*** Block opens ***

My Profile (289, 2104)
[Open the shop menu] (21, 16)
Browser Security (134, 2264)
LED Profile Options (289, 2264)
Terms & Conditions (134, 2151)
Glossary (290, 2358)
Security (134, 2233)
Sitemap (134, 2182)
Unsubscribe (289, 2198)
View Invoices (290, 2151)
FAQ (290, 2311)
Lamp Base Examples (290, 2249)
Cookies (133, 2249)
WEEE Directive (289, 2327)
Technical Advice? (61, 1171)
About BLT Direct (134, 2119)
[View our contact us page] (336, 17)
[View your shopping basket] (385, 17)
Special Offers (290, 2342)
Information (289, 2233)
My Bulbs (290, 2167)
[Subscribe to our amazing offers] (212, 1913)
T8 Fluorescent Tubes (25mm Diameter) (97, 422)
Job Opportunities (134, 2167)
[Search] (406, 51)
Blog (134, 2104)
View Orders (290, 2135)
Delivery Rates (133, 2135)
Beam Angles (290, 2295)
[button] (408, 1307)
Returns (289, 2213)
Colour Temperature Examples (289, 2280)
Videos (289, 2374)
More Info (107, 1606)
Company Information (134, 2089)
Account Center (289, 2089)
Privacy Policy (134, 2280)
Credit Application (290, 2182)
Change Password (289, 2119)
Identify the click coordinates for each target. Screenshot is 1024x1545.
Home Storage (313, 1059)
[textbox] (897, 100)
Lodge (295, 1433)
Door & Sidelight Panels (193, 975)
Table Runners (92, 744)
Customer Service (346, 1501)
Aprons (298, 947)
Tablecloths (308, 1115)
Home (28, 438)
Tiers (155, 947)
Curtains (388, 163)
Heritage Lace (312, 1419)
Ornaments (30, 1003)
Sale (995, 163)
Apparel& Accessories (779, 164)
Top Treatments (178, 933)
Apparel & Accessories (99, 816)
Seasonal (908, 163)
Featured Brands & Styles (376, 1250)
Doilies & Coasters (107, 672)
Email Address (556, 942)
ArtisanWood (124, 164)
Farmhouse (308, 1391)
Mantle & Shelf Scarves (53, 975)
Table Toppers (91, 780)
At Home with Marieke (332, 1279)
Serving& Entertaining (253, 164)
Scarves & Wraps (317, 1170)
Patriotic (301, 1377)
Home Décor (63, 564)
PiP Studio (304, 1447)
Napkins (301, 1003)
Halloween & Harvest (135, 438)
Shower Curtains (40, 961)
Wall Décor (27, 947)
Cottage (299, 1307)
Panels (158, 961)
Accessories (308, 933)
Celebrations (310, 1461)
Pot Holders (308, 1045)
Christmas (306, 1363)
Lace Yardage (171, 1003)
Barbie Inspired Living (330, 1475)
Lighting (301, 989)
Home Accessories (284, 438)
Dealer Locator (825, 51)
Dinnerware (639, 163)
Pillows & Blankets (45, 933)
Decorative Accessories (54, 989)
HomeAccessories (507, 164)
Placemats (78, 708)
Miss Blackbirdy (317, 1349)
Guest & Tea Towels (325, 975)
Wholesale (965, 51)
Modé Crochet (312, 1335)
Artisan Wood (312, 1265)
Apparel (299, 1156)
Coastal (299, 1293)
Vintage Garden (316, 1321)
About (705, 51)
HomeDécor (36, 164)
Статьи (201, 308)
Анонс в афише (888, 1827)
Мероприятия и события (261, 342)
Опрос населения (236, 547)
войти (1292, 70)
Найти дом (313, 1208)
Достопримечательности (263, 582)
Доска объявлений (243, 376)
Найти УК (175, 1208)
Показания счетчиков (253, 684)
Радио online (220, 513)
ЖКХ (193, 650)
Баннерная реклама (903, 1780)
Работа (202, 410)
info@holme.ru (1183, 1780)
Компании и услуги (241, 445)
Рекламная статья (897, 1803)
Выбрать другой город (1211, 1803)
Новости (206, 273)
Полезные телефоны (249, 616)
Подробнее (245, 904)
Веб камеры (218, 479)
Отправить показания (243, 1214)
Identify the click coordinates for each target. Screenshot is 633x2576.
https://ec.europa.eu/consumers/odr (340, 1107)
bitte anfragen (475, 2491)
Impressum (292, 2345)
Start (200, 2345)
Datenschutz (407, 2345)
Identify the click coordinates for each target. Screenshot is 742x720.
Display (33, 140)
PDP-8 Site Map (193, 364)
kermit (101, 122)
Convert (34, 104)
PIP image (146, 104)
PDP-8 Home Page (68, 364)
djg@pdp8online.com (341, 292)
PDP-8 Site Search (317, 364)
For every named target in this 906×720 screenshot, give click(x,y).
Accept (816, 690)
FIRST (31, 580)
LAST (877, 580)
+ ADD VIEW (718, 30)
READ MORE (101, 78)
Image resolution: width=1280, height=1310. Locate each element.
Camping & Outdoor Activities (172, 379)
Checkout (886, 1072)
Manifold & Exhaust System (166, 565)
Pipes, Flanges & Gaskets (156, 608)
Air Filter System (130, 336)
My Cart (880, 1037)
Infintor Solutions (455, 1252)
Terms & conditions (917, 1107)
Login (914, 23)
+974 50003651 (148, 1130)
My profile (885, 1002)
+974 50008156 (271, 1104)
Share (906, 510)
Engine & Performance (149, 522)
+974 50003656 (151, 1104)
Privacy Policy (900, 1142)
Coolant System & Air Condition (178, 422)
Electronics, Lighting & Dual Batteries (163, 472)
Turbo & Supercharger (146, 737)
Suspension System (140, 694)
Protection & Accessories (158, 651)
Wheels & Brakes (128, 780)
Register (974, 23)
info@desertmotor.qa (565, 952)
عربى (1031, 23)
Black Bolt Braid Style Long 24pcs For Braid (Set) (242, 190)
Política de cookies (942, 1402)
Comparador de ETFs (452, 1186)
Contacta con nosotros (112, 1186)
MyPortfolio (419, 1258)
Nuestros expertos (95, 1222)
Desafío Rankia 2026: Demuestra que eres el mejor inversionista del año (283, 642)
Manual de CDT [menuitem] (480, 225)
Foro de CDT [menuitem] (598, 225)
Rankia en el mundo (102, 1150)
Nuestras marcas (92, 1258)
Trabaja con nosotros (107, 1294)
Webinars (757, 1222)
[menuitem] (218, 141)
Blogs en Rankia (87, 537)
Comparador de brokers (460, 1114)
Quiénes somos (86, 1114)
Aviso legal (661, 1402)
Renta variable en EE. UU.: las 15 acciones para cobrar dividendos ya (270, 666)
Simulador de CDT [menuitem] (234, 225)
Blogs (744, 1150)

*** Block closes ***

WHAT YOU WILL DO → Only the lines from the one containing "Pipes, Flanges & Gaskets (156, 608)" through the final line above should be duplicated, exactly as they stand.

ANSWER FOR THE TASK →
Pipes, Flanges & Gaskets (156, 608)
Air Filter System (130, 336)
My Cart (880, 1037)
Infintor Solutions (455, 1252)
Terms & conditions (917, 1107)
Login (914, 23)
+974 50003651 (148, 1130)
My profile (885, 1002)
+974 50008156 (271, 1104)
Share (906, 510)
Engine & Performance (149, 522)
+974 50003656 (151, 1104)
Privacy Policy (900, 1142)
Coolant System & Air Condition (178, 422)
Electronics, Lighting & Dual Batteries (163, 472)
Turbo & Supercharger (146, 737)
Suspension System (140, 694)
Protection & Accessories (158, 651)
Wheels & Brakes (128, 780)
Register (974, 23)
info@desertmotor.qa (565, 952)
عربى (1031, 23)
Black Bolt Braid Style Long 24pcs For Braid (Set) (242, 190)
Política de cookies (942, 1402)
Comparador de ETFs (452, 1186)
Contacta con nosotros (112, 1186)
MyPortfolio (419, 1258)
Nuestros expertos (95, 1222)
Desafío Rankia 2026: Demuestra que eres el mejor inversionista del año (283, 642)
Manual de CDT [menuitem] (480, 225)
Foro de CDT [menuitem] (598, 225)
Rankia en el mundo (102, 1150)
Nuestras marcas (92, 1258)
Trabaja con nosotros (107, 1294)
Webinars (757, 1222)
[menuitem] (218, 141)
Blogs en Rankia (87, 537)
Comparador de brokers (460, 1114)
Quiénes somos (86, 1114)
Aviso legal (661, 1402)
Renta variable en EE. UU.: las 15 acciones para cobrar dividendos ya (270, 666)
Simulador de CDT [menuitem] (234, 225)
Blogs (744, 1150)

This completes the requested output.